Le troppe mattonelle rosse davano quasi fastidio allo sguardo, ma comunque non potevo lamentarmi, perché almeno c'era l'aria condizionata e quasi nessuno per strada a far rumore.
Era un'altra solita e monotona giornata di estate a Holmes Chapel, c'era un sole che, come si suol dire, spaccava le pietre, e io ero in panetteria a lavorare. 
Ormai ero così abituata al profumo di quel luogo, che quasi non ci facevo più caso.
Tenevo i capelli raccolti in una crocchia per stare più fresca, e indossavo il grembiule obbligatorio per noi di servizio.
Quel giorno avevo il turno insieme a Margherita, per me Mag o Maggie, la mia coinquilina e amica, una ragazza tranquilla con cui avevo legato benissimo.
"Maggie, vai te oggi a fare la spesa?" le domandai mentre servivo un cliente.
"Va bene, tanto finisco anche prima"
Passare la giornata a distribuire pane e focacce non era proprio il massimo, ma c'è chi sicuramente stava peggio.
Era il turno di una ragazza, stava per scegliere cosa prendere, quando i campanelli della porta suonarono. Era una cosa normale, per cui non mi preoccupai di guardare chi fosse, al contrario della ragazza, che invece si voltò, e poco dopo si immobilizzò esterrefatta
Alzai lo sguardo con noncuranza, e vidi un ragazzo fare il suo ingresso.
Aveva i capelli castani e ricci, era alto e indossava una canottiera verde e dei jeans stretti a vita bassa.
Si sfilo i rayban e osservò un attimo l'ambiente, per poi puntare gli occhi su di me.
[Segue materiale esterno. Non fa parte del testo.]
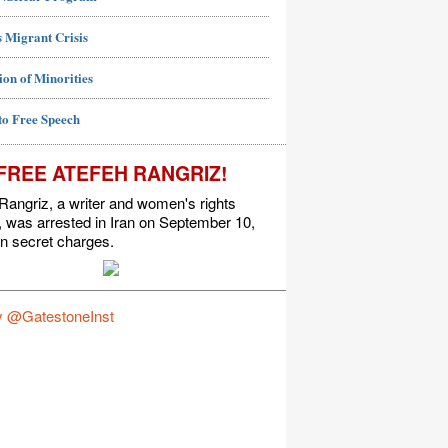
 Migrant Crisis
ion of Minorities
to Free Speech
FREE ATEFEH RANGRIZ!
Rangriz, a writer and women's rights
t, was arrested in Iran on September 10,
n secret charges.
y @GatestoneInst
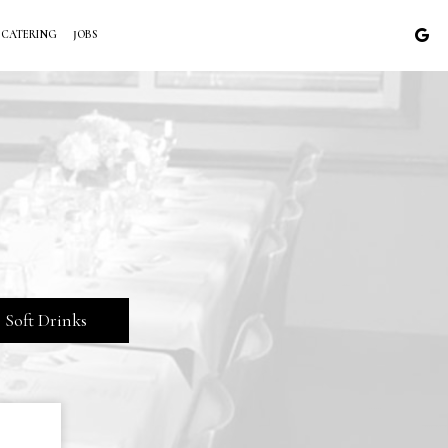
CATERING
JOBS
Soft Drinks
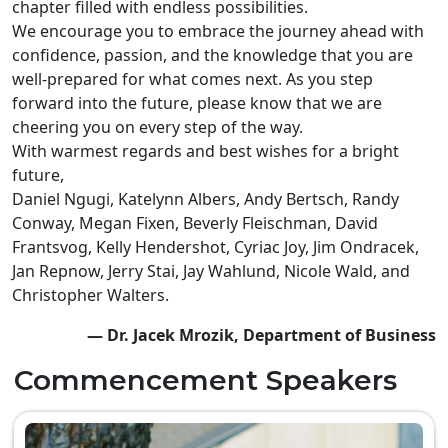
chapter filled with endless possibilities.
We encourage you to embrace the journey ahead with
confidence, passion, and the knowledge that you are
well-prepared for what comes next. As you step
forward into the future, please know that we are
cheering you on every step of the way.
With warmest regards and best wishes for a bright
future,
Daniel Ngugi, Katelynn Albers, Andy Bertsch, Randy
Conway, Megan Fixen, Beverly Fleischman, David
Frantsvog, Kelly Hendershot, Cyriac Joy, Jim Ondracek,
Jan Repnow, Jerry Stai, Jay Wahlund, Nicole Wald, and
Christopher Walters.
— Dr. Jacek Mrozik, Department of Business
Commencement Speakers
Era affascinante, ma aveva un non so che nel suo stile e nel suo sguardo che gli dava un'aria da stronzo patentato.
Restai un attimo a osservarlo, poi mi riscossi e continuai a lavorare, facendo finta di non percepire il peso del suo sguardo.
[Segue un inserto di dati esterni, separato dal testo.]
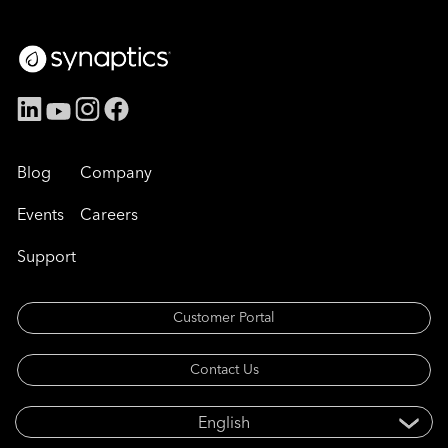
Blog
Company
Events
Careers
Support
Customer Portal
Contact Us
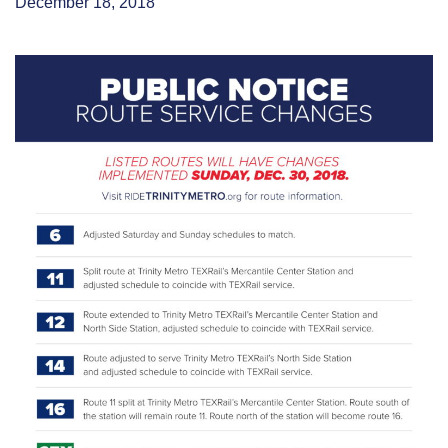
December 18, 2018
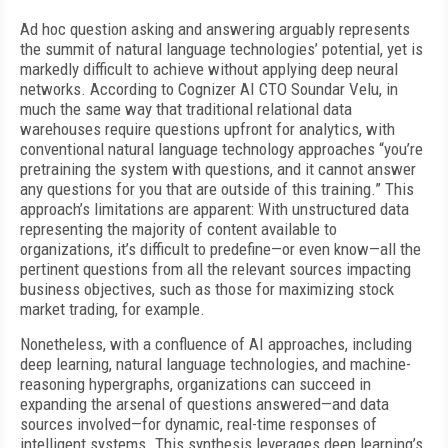
Ad hoc question asking and answering arguably represents
the summit of natural language technologies’ potential, yet is
markedly difficult to achieve without applying deep neural
networks. According to Cognizer AI CTO Soundar Velu, in
much the same way that traditional relational data
warehouses require questions upfront for analytics, with
conventional natural language technology approaches “you’re
pretraining the system with questions, and it cannot answer
any questions for you that are outside of this training.” This
approach’s limitations are apparent: With unstructured data
representing the majority of content available to
organizations, it’s difficult to predefine—or even know—all the
pertinent questions from all the relevant sources impacting
business objectives, such as those for maximizing stock
market trading, for example.
Nonetheless, with a confluence of AI approaches, including
deep learning, natural language technologies, and machine-
reasoning hypergraphs, organizations can succeed in
expanding the arsenal of questions answered—and data
sources involved—for dynamic, real-time responses of
intelligent systems. This synthesis leverages deep learning’s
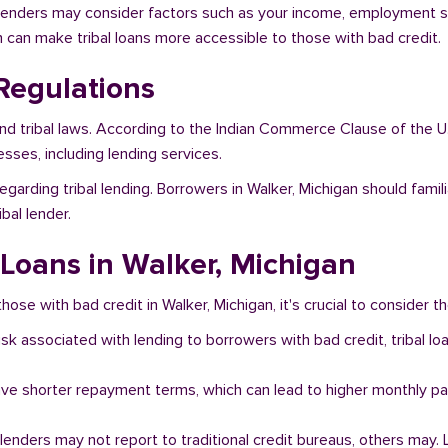
, lenders may consider factors such as your income, employment sta
h can make tribal loans more accessible to those with bad credit.
Regulations
and tribal laws. According to the Indian Commerce Clause of the U
sses, including lending services.
egarding tribal lending. Borrowers in Walker, Michigan should fami
bal lender.
 Loans in Walker, Michigan
hose with bad credit in Walker, Michigan, it's crucial to consider th
risk associated with lending to borrowers with bad credit, tribal
ave shorter repayment terms, which can lead to higher monthly p
l lenders may not report to traditional credit bureaus, others ma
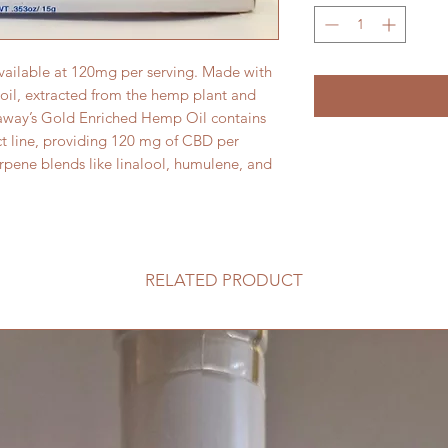
vailable at 120mg per serving. Made with 
oil, extracted from the hemp plant and 
away’s Gold Enriched Hemp Oil contains 
t line, providing 120 mg of CBD per 
rpene blends like linalool, humulene, and 
RELATED PRODUCT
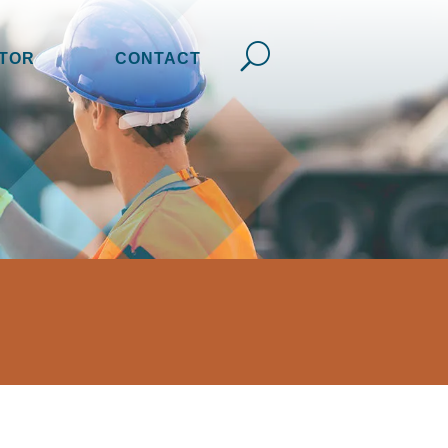
TOR
CONTACT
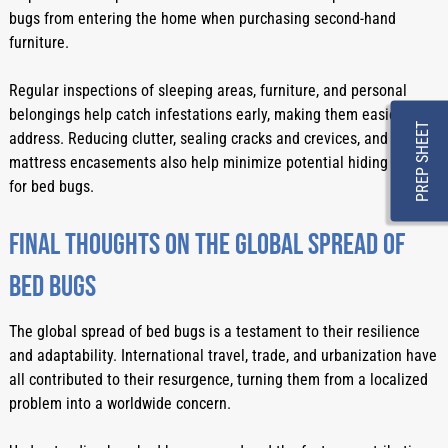
bugs from entering the home when purchasing second-hand 
furniture.
Regular inspections of sleeping areas, furniture, and personal 
belongings help catch infestations early, making them easier to 
PREP SHEET
address. Reducing clutter, sealing cracks and crevices, and using 
mattress encasements also help minimize potential hiding spots 
for bed bugs.
Final Thoughts On The Global Spread Of 
Bed Bugs
The global spread of bed bugs is a testament to their resilience 
and adaptability. International travel, trade, and urbanization have 
all contributed to their resurgence, turning them from a localized 
problem into a worldwide concern.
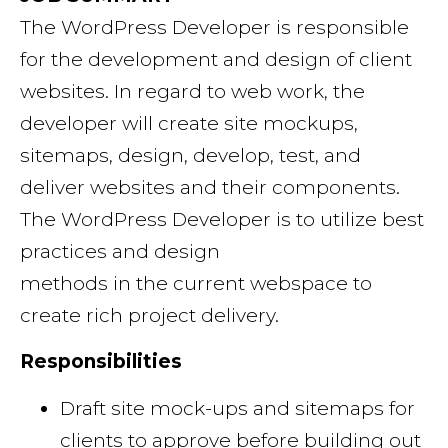
The WordPress Developer is responsible
for the development and design of client
websites. In regard to web work, the
developer will create site mockups,
sitemaps, design, develop, test, and
deliver websites and their components.
The WordPress Developer is to utilize best
practices and design
methods in the current webspace to
create rich project delivery.
Responsibilities
Draft site mock-ups and sitemaps for
clients to approve before building out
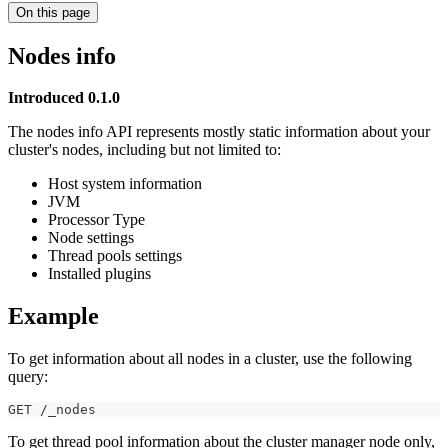
On this page
Nodes info
Introduced 0.1.0
The nodes info API represents mostly static information about your
cluster's nodes, including but not limited to:
Host system information
JVM
Processor Type
Node settings
Thread pools settings
Installed plugins
Example
To get information about all nodes in a cluster, use the following
query:
GET /_nodes
To get thread pool information about the cluster manager node only,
"Jo, questo è decisamente il giorno più bello della mia vita" sussurrò Mag tornando da me. 
Mag era il tipo di ragazza che trova tutti belli, e non si perde occasione di provarci con qualcuno, ma era ben diversa dalle troie. Lei aveva stile mentre cercava disperatamente di dimenticare il suo ex ragazzo, rimpiazzandolo con chiunque altro. E poi non era facile che qualche ragazzo carino entrasse in panetteria...
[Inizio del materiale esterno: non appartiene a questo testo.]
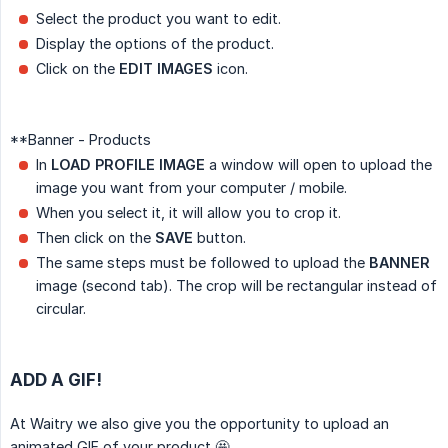
Select the product you want to edit.
Display the options of the product.
Click on the
EDIT IMAGES
icon.
**Banner - Products
In
LOAD PROFILE IMAGE
a window will open to upload the
image you want from your computer / mobile.
When you select it, it will allow you to crop it.
Then click on the
SAVE
button.
The same steps must be followed to upload the
BANNER
image (second tab). The crop will be rectangular instead of
circular.
ADD A GIF!
At Waitry we also give you the opportunity to upload an
animated GIF of your product 🤩.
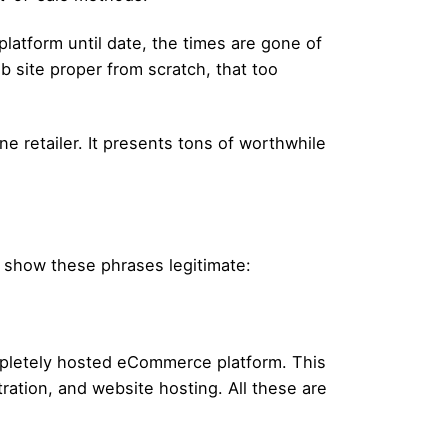
platform until date, the times are gone of
b site proper from scratch, that too
e retailer. It presents tons of worthwhile
t show these phrases legitimate:
mpletely hosted eCommerce platform. This
ration, and website hosting. All these are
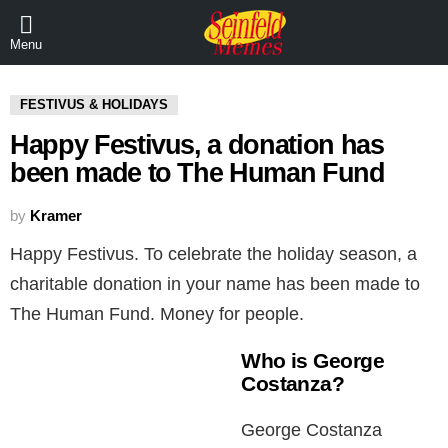
Menu
FESTIVUS & HOLIDAYS
Happy Festivus, a donation has
been made to The Human Fund
by
Kramer
Happy Festivus. To celebrate the holiday season, a
charitable donation in your name has been made to
The Human Fund. Money for people.
Who is George
Costanza?
George Costanza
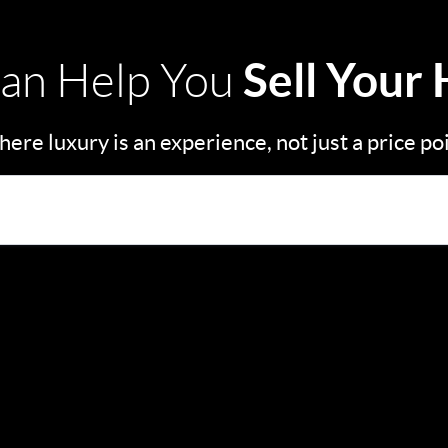
Sell Your
an Help You
ere luxury is an experience, not just a price po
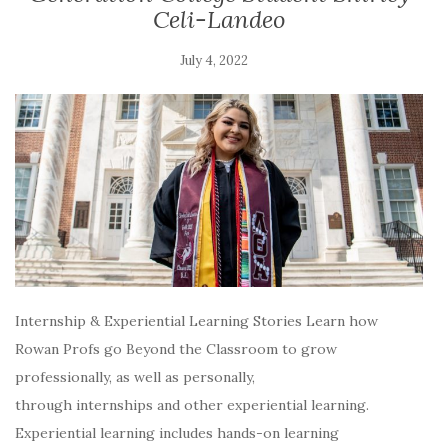
Celi-Landeo
July 4, 2022
Internship & Experiential Learning Stories Learn how
Rowan Profs go Beyond the Classroom to grow
professionally, as well as personally,
through internships and other experiential learning.
Experiential learning includes hands-on learning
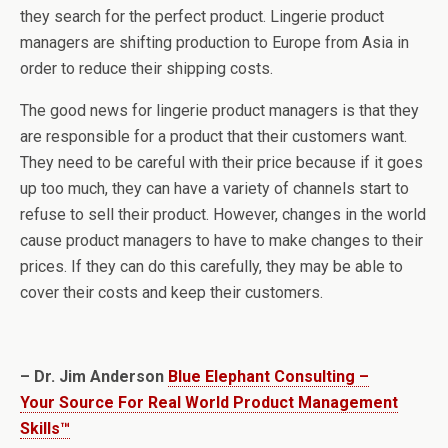
they search for the perfect product. Lingerie product
managers are shifting production to Europe from Asia in
order to reduce their shipping costs.
The good news for lingerie product managers is that they
are responsible for a product that their customers want.
They need to be careful with their price because if it goes
up too much, they can have a variety of channels start to
refuse to sell their product. However, changes in the world
cause product managers to have to make changes to their
prices. If they can do this carefully, they may be able to
cover their costs and keep their customers.
– Dr. Jim Anderson
Blue Elephant Consulting –
Your Source For Real World Product Management
Skills™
 Era una ragazza veramente bella, e quando sorrideva lo era acora di più.
"Cosa posso servirti?" domandai cercando di mascherare l'imbarazzo e fingermi disinteressata.
"Mhhh vediamo... due focacce, un filone di pane e il tuo numero" rispose con tono ambizioso, e forse fu proprio quello che confermò la cattiva impressione di lui. So che non si dovrebbe giudicare una persona dal primo impatto, ma come aveva pronunciato quella frase, sembrava si credesse un angelo sceso in terra, e che si aspettasse di avere tutti ai suoi piedi, ma no, non l'avrei di certo accontentato.
"Ecco a te le focacce e il pane, il numero te lo puoi sognare" risposi sgarbatamente, e Maggie mi tirò una gomitata sul fianco.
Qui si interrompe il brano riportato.